- [EXERCISE BRIEF] Check each line of the records below for the word "your" and copy those where it appears.

- [DATA FOR PROCESSING]
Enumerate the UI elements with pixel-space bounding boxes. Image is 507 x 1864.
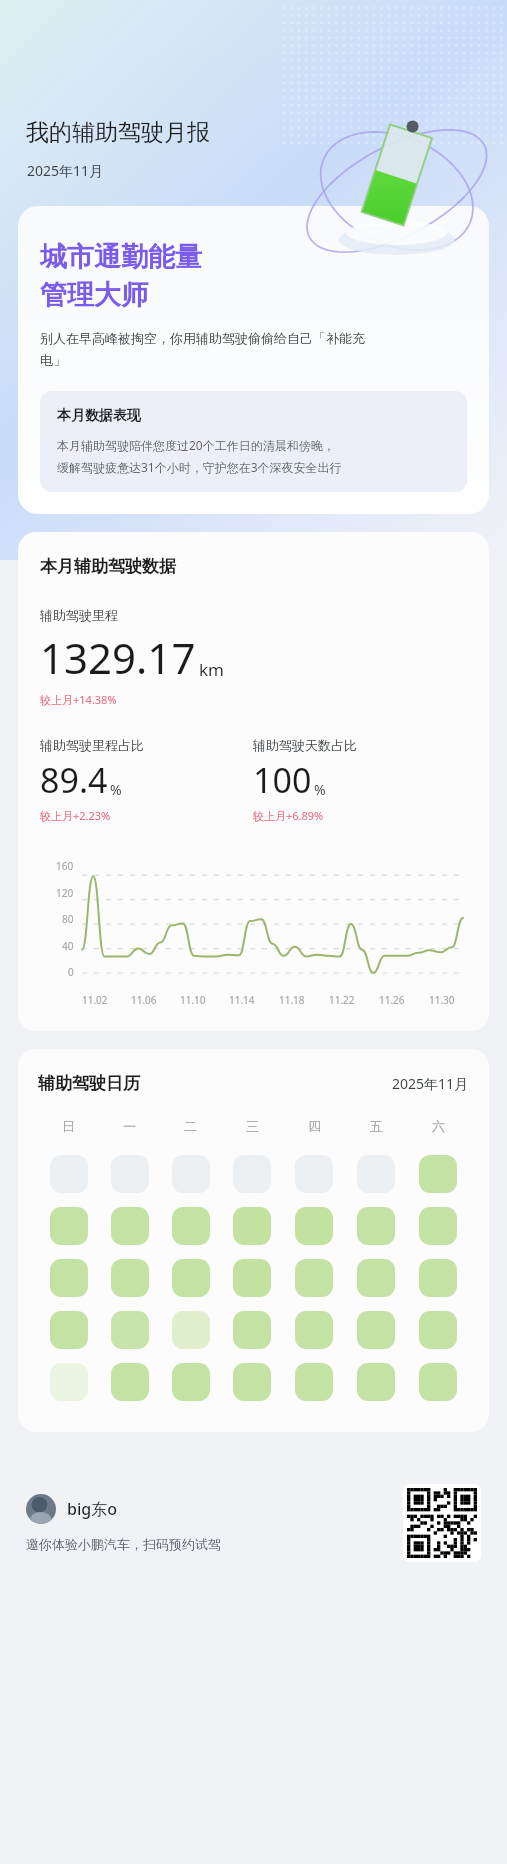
button[interactable]	[50, 1311, 88, 1349]
staticText: 本月辅助驾驶陪伴您度过20个工作日的清晨和傍晚， 缓解驾驶疲惫达31个小时，守护…	[57, 437, 342, 476]
staticText: 六	[432, 1118, 445, 1134]
button[interactable]	[50, 1363, 88, 1401]
staticText: 邀你体验小鹏汽车，扫码预约试驾	[26, 1536, 221, 1552]
button[interactable]	[50, 1207, 88, 1245]
staticText: 辅助驾驶里程占比	[40, 737, 144, 753]
staticText: 11.30	[429, 993, 455, 1007]
button[interactable]	[357, 1363, 395, 1401]
button[interactable]	[233, 1363, 271, 1401]
staticText: 三	[246, 1118, 259, 1134]
staticText: 城市通勤能量	[40, 240, 202, 274]
staticText: 2025年11月	[27, 161, 104, 180]
staticText: 二	[184, 1118, 197, 1134]
staticText: 辅助驾驶里程	[40, 607, 118, 623]
button[interactable]	[111, 1155, 149, 1193]
button[interactable]	[172, 1259, 210, 1297]
staticText: 辅助驾驶天数占比	[253, 737, 357, 753]
button[interactable]	[50, 1155, 88, 1193]
button[interactable]: big东o	[26, 1494, 117, 1524]
button[interactable]	[111, 1363, 149, 1401]
staticText: 80	[62, 912, 74, 926]
button[interactable]	[419, 1259, 457, 1297]
staticText: 本月数据表现	[57, 407, 141, 425]
staticText: 本月辅助驾驶数据	[40, 556, 176, 577]
staticText: 11.22	[329, 993, 355, 1007]
staticText: 五	[370, 1118, 383, 1134]
button[interactable]: 扫码预约试驾二维码	[403, 1484, 481, 1562]
staticText: big东o	[67, 1498, 117, 1520]
button[interactable]	[419, 1363, 457, 1401]
staticText: 11.26	[379, 993, 405, 1007]
button[interactable]: 本月辅助驾驶数据	[18, 532, 489, 1031]
button[interactable]	[419, 1207, 457, 1245]
staticText: %	[110, 780, 122, 799]
button[interactable]	[172, 1207, 210, 1245]
staticText: 较上月+14.38%	[40, 692, 117, 707]
staticText: km	[199, 658, 224, 681]
button[interactable]: 辅助驾驶日历	[18, 1049, 489, 1432]
staticText: 我的辅助驾驶月报	[26, 118, 210, 147]
staticText: 别人在早高峰被掏空，你用辅助驾驶偷偷给自己「补能充 电」	[40, 330, 365, 369]
button[interactable]	[172, 1363, 210, 1401]
button[interactable]	[172, 1155, 210, 1193]
button[interactable]	[111, 1311, 149, 1349]
staticText: 11.14	[229, 993, 255, 1007]
staticText: 管理大师	[40, 278, 148, 312]
staticText: 四	[308, 1118, 321, 1134]
button[interactable]	[295, 1311, 333, 1349]
button[interactable]	[50, 1259, 88, 1297]
staticText: 一	[123, 1118, 136, 1134]
staticText: 100	[253, 757, 312, 803]
button[interactable]	[419, 1311, 457, 1349]
staticText: 11.18	[279, 993, 305, 1007]
button[interactable]	[357, 1311, 395, 1349]
button[interactable]	[419, 1155, 457, 1193]
staticText: 日	[62, 1118, 75, 1134]
staticText: 11.10	[180, 993, 206, 1007]
button[interactable]	[233, 1259, 271, 1297]
button[interactable]	[172, 1311, 210, 1349]
staticText: 120	[56, 886, 74, 900]
button[interactable]	[295, 1259, 333, 1297]
button[interactable]	[357, 1259, 395, 1297]
button[interactable]	[111, 1207, 149, 1245]
staticText: 1329.17	[40, 629, 196, 686]
button[interactable]	[233, 1207, 271, 1245]
staticText: 11.02	[82, 993, 108, 1007]
button[interactable]	[111, 1259, 149, 1297]
staticText: 0	[68, 965, 74, 979]
staticText: 11.06	[131, 993, 157, 1007]
staticText: 较上月+2.23%	[40, 808, 111, 823]
staticText: 2025年11月	[392, 1074, 469, 1093]
staticText: 40	[62, 939, 74, 953]
staticText: 较上月+6.89%	[253, 808, 324, 823]
staticText: 160	[56, 859, 74, 873]
button[interactable]	[295, 1155, 333, 1193]
button[interactable]	[295, 1207, 333, 1245]
staticText: 89.4	[40, 757, 108, 803]
button[interactable]	[233, 1311, 271, 1349]
staticText: 辅助驾驶日历	[38, 1073, 140, 1094]
button[interactable]	[233, 1155, 271, 1193]
button[interactable]	[357, 1155, 395, 1193]
staticText: %	[314, 780, 326, 799]
button[interactable]: 城市通勤能量	[18, 206, 489, 514]
button[interactable]	[357, 1207, 395, 1245]
button[interactable]	[295, 1363, 333, 1401]
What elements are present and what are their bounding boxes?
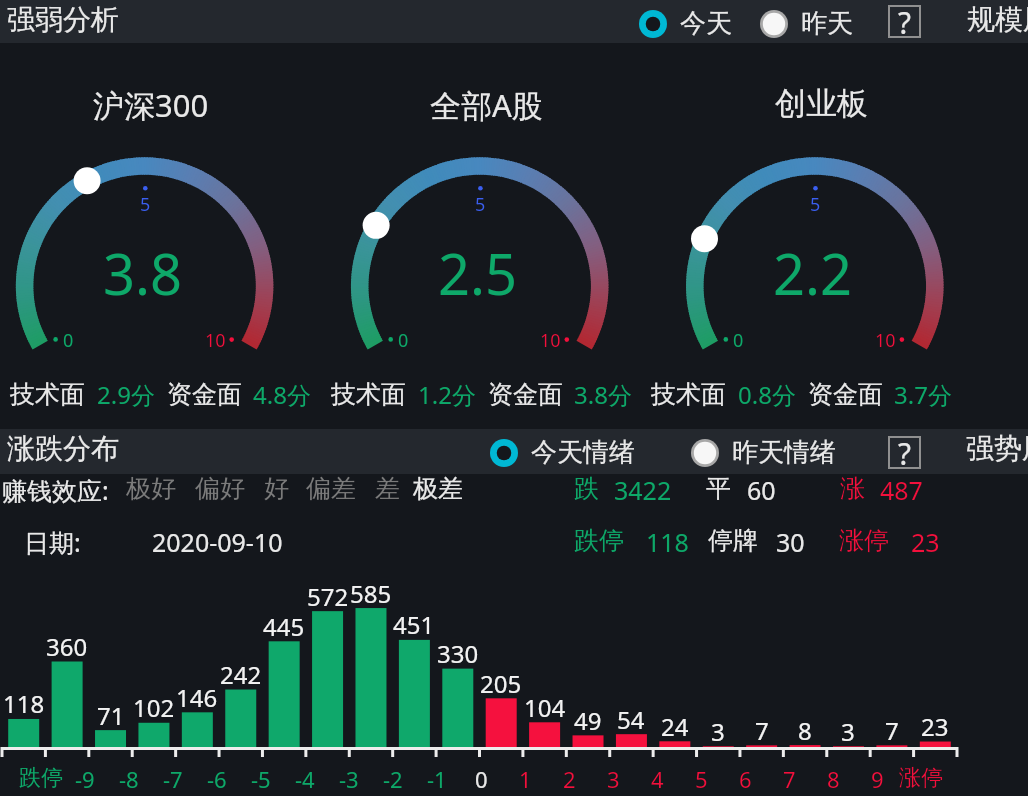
staticText: 7 — [755, 714, 769, 747]
staticText: 偏好 — [195, 473, 245, 504]
staticText: 创业板 — [775, 84, 868, 123]
staticText: 昨天情绪 — [732, 436, 836, 469]
staticText: 涨停 — [839, 525, 889, 556]
staticText: 49 — [574, 704, 602, 737]
staticText: 日期: — [24, 525, 81, 559]
staticText: 4 — [651, 764, 664, 794]
staticText: 技术面 — [331, 379, 406, 410]
staticText: 7 — [885, 714, 899, 747]
staticText: 5 — [810, 192, 821, 217]
staticText: -3 — [339, 764, 359, 794]
staticText: 205 — [480, 667, 522, 700]
staticText: 0 — [733, 328, 744, 353]
staticText: 资金面 — [167, 379, 242, 410]
staticText: 2 — [563, 764, 576, 794]
button[interactable]: Help — [888, 5, 921, 38]
staticText: 0 — [63, 328, 74, 353]
staticText: ? — [898, 433, 912, 466]
staticText: 5 — [695, 764, 708, 794]
staticText: 跌停 — [19, 764, 63, 792]
staticText: 强弱分析 — [7, 2, 119, 37]
staticText: 极差 — [413, 473, 463, 504]
staticText: 118 — [646, 525, 689, 559]
staticText: -8 — [119, 764, 139, 794]
button[interactable]: 今天情绪 — [490, 436, 635, 469]
staticText: -2 — [383, 764, 403, 794]
staticText: 全部A股 — [430, 84, 543, 126]
staticText: 3 — [607, 764, 620, 794]
staticText: 3 — [841, 715, 855, 748]
staticText: 涨跌分布 — [7, 431, 119, 466]
staticText: 跌 — [574, 473, 599, 504]
staticText: 7 — [783, 764, 796, 794]
staticText: -6 — [207, 764, 227, 794]
staticText: 360 — [46, 630, 88, 663]
staticText: 2020-09-10 — [152, 525, 283, 559]
staticText: 3.8 — [103, 235, 183, 311]
staticText: 9 — [871, 764, 884, 794]
staticText: 585 — [350, 577, 392, 610]
staticText: 30 — [776, 525, 805, 559]
staticText: 24 — [661, 710, 689, 743]
staticText: 资金面 — [808, 379, 883, 410]
staticText: 0.8分 — [738, 378, 796, 411]
staticText: 572 — [307, 580, 349, 613]
staticText: 3 — [711, 715, 725, 748]
staticText: 偏差 — [306, 473, 356, 504]
staticText: 6 — [739, 764, 752, 794]
staticText: 规模届 — [967, 2, 1028, 37]
staticText: 差 — [375, 473, 400, 504]
staticText: 451 — [393, 608, 435, 641]
staticText: 技术面 — [651, 379, 726, 410]
staticText: 146 — [176, 681, 218, 714]
staticText: 涨停 — [899, 764, 943, 792]
staticText: 445 — [263, 610, 305, 643]
staticText: 赚钱效应: — [2, 473, 109, 507]
staticText: -5 — [251, 764, 271, 794]
staticText: 沪深300 — [93, 84, 209, 126]
staticText: 1.2分 — [418, 378, 476, 411]
staticText: 104 — [524, 691, 566, 724]
staticText: 3.7分 — [894, 378, 952, 411]
staticText: 8 — [798, 714, 812, 747]
staticText: 5 — [140, 192, 151, 217]
button[interactable]: Help — [888, 436, 921, 469]
staticText: 今天情绪 — [531, 436, 635, 469]
staticText: 强势届 — [966, 431, 1028, 466]
staticText: 技术面 — [10, 379, 85, 410]
staticText: 好 — [264, 473, 289, 504]
staticText: 0 — [475, 764, 488, 794]
staticText: 资金面 — [488, 379, 563, 410]
staticText: 102 — [133, 691, 175, 724]
staticText: 487 — [880, 473, 923, 507]
staticText: 涨 — [840, 473, 865, 504]
staticText: 54 — [617, 703, 645, 736]
staticText: 今天 — [680, 7, 732, 40]
staticText: 10 — [875, 328, 896, 353]
staticText: -7 — [163, 764, 183, 794]
staticText: 2.5 — [438, 235, 518, 311]
staticText: ? — [898, 2, 912, 35]
staticText: 8 — [827, 764, 840, 794]
staticText: 昨天 — [801, 7, 853, 40]
staticText: 3422 — [614, 473, 672, 507]
staticText: 2.2 — [773, 235, 853, 311]
staticText: -1 — [427, 764, 447, 794]
staticText: 60 — [747, 473, 776, 507]
button[interactable]: 今天 — [639, 7, 732, 40]
staticText: 跌停 — [574, 525, 624, 556]
staticText: 5 — [475, 192, 486, 217]
staticText: 118 — [3, 687, 45, 720]
button[interactable]: 昨天情绪 — [691, 436, 836, 469]
staticText: 4.8分 — [253, 378, 311, 411]
staticText: 23 — [911, 525, 940, 559]
staticText: 2.9分 — [97, 378, 155, 411]
staticText: 10 — [205, 328, 226, 353]
staticText: 71 — [97, 699, 125, 732]
staticText: 330 — [437, 637, 479, 670]
staticText: 0 — [398, 328, 409, 353]
button[interactable]: 昨天 — [760, 7, 853, 40]
staticText: 平 — [706, 473, 731, 504]
staticText: 10 — [540, 328, 561, 353]
staticText: 停牌 — [708, 525, 758, 556]
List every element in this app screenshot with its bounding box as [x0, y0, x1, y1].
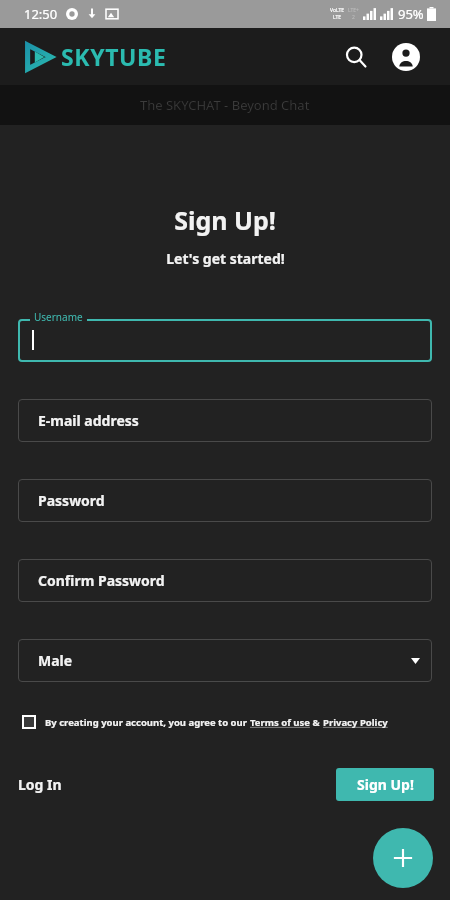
button[interactable]: Terms of use	[250, 716, 310, 729]
staticText: By creating your account, you agree to o…	[45, 716, 250, 729]
button[interactable]: Password	[18, 479, 432, 522]
button[interactable]: Privacy Policy	[323, 716, 388, 729]
staticText: SKYTUBE	[61, 41, 167, 72]
staticText: 12:50	[24, 5, 58, 23]
staticText: Username	[34, 310, 83, 324]
staticText: Male	[38, 651, 73, 670]
staticText: &	[310, 716, 323, 729]
staticText: 95%	[398, 5, 424, 23]
button[interactable]: Male	[18, 639, 432, 682]
button[interactable]: Add	[373, 828, 433, 888]
button[interactable]: Search	[336, 37, 376, 77]
button[interactable]: E-mail address	[18, 399, 432, 442]
staticText: Confirm Password	[38, 571, 165, 590]
button[interactable]: Sign Up!	[336, 768, 434, 801]
staticText: Log In	[18, 775, 62, 794]
staticText: Sign Up!	[357, 775, 414, 794]
staticText: Sign Up!	[174, 203, 276, 237]
button[interactable]: Username	[18, 310, 432, 362]
button[interactable]: Log In	[8, 767, 72, 802]
button[interactable]: Confirm Password	[18, 559, 432, 602]
button[interactable]: The SKYCHAT - Beyond Chat	[0, 85, 450, 125]
staticText: Password	[38, 491, 105, 510]
staticText: 2	[352, 14, 355, 21]
button[interactable]: Account	[386, 37, 426, 77]
staticText: E-mail address	[38, 411, 139, 430]
staticText: Let's get started!	[166, 249, 285, 268]
button[interactable]: By creating your account, you agree to o…	[22, 715, 438, 729]
staticText: LTE	[333, 14, 342, 21]
staticText: VoLTE	[330, 7, 345, 14]
staticText: The SKYCHAT - Beyond Chat	[140, 96, 310, 114]
staticText: LTE+	[348, 7, 359, 14]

- [RESPONSE TO THIS EXERCISE]
staticText: By creating your account, you agree to o…	[45, 716, 250, 729]
button[interactable]: By creating your account, you agree to o…	[22, 715, 438, 729]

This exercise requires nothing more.